Restate the data below word for word, and let no image into your version.

(Extracted page text data)
- Opening Delimiter -
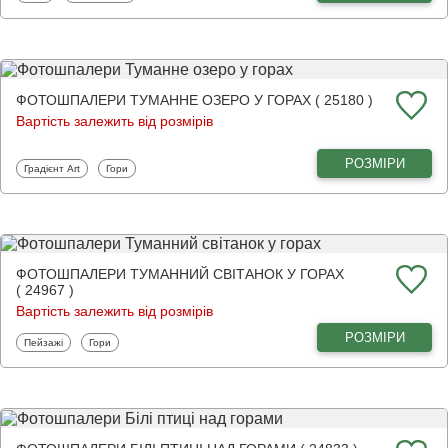
ФОТОШПАЛЕРИ ТУМАННЕ ОЗЕРО У ГОРАХ ( 25180 )
Вартість залежить від розмірів
РОЗМІРИ
Фотошпалери
Фотошпалери
Градієнт Art
Гори
ФОТОШПАЛЕРИ ТУМАННИЙ СВІТАНОК У ГОРАХ
( 24967 )
Вартість залежить від розмірів
РОЗМІРИ
Фотошпалери
Фотошпалери
Пейзажі
Гори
- Closing Delimiter -
Solution »
ФОТОШПАЛЕРИ ТУМАННЕ ОЗЕРО У ГОРАХ ( 25180 )
Вартість залежить від розмірів
РОЗМІРИ
Фотошпалери
Фотошпалери
Градієнт Art
Гори
ФОТОШПАЛЕРИ ТУМАННИЙ СВІТАНОК У ГОРАХ
( 24967 )
Вартість залежить від розмірів
РОЗМІРИ
Фотошпалери
Фотошпалери
Пейзажі
Гори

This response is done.